Normal solutions took months to implement and were expensive, Mr. Smaili said. Back in the 1990s, executives cringed at the prospect of down time, and that’s only gotten worse since. That factor had HPS focus on more seamless add-ons, beginning with ATM functionality and debit, credit and pre-paid cards. Their goal was a one-stop B2B shop where customers could buy only the functions they required.

The reason significant technological change is so complex is it needs to touch many different parts of a system, Mr. Smaili explained. You have to open one project for each part of the system. Instead, thing about simpler integrations which can meet the client’s needs while keeping things as basic as possible.

“You maintain that equilibrium,” Mr. Smaili said. “Don’t bring sophistication without value.”

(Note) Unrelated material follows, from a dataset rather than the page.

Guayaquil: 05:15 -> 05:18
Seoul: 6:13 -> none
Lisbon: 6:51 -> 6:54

HPS operates in three distinct markets and has a different approach to serving each one, Mr. Smaili said. In the markets they have served for a while it’s about providing long-time customers with the tools to defend market position and keep them on top. When dealing with regions they have more recently expanded to such as Europe, North America and Southeast Asia, the discussion centers around replacing legacy systems, which in some cases may be more than three decades old and are costly to maintain. While in more agile systems customers can try add-ons to see their effect, the size of that job doesn’t make sense for legacy tech operators.

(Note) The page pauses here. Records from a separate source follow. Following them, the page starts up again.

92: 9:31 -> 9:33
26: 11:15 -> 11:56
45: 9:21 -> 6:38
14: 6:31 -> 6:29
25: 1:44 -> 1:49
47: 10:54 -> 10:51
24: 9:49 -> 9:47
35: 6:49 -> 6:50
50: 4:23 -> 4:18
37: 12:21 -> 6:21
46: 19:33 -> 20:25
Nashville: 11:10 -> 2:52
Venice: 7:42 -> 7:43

“On legacy systems this approach is not just possible,” Mr. Smaili explained.

In these situations it is a mindshift, where financial institutions look at new ways of doing business where they issue, acquire and complete other activities at a reasonable cost. The time to market is good as instead of months or years, projects become live in days or weeks.

Their third market are digital banks and fintech firms which also need adaptable technology, which Mr. Smaili likens to building blocks that are interoperable with other components that can even come from different providers. There is risk involved in migrating millions of account histories, he said, but the process is assisted by an HPS aging mechanism that projects the significance of data years ahead of time so it can be prioritized.

The most interesting developments are occurring in emerging markets, as most have skipped several iterations markets like North America experienced. It was mostly cash to mobile, with nothing in between. That meant HPS had to prioritize user experience and consider functionality on the models of phones most in use in each market. A simple and intuitive UX was crucial.

Such markets were also more patient with when they expected profits to start being generated, Mr. Smaili said. The ROI could be three years. That wouldn’t cut it in New York.

“At the end of the day it is the same goal,” he said. “We have to enable people to buy and sell and to be actors in their economy.”

In those developing markets competitors are more likely to be mobile operators, who quickly understood the level of penetration of the technology, much quicker than banks did, Mr. Smaili said. They’re not lenders but transaction processors, and those are lower risk but higher commission activities with much quicker payouts.

“Our positioning is really in the middle of this because at the end of the day there is payment everywhere,” Mr. Smaili said. “There is in the banking industry, it is in the telco industry, it is everywhere.”

Another key factor is what Mr. Smaili called Financial Inclusion 2.0. There is so much potential to help people better manage their financial affairs. Only those who actually need subsidies receive them. He imagines a person accepting a small payment and immediately sending portions of it to utilities, insurance providers and school fees. Because the user would be registered, their name and address are likely on file. That enables credit scoring which opens the possibility of small loans.

“This small device, when properly managed can pull up a whole country,” Mr. Smaili said. “We have seen this in Kenya, we have seen this Ghana where it has really impacted the communities positively.”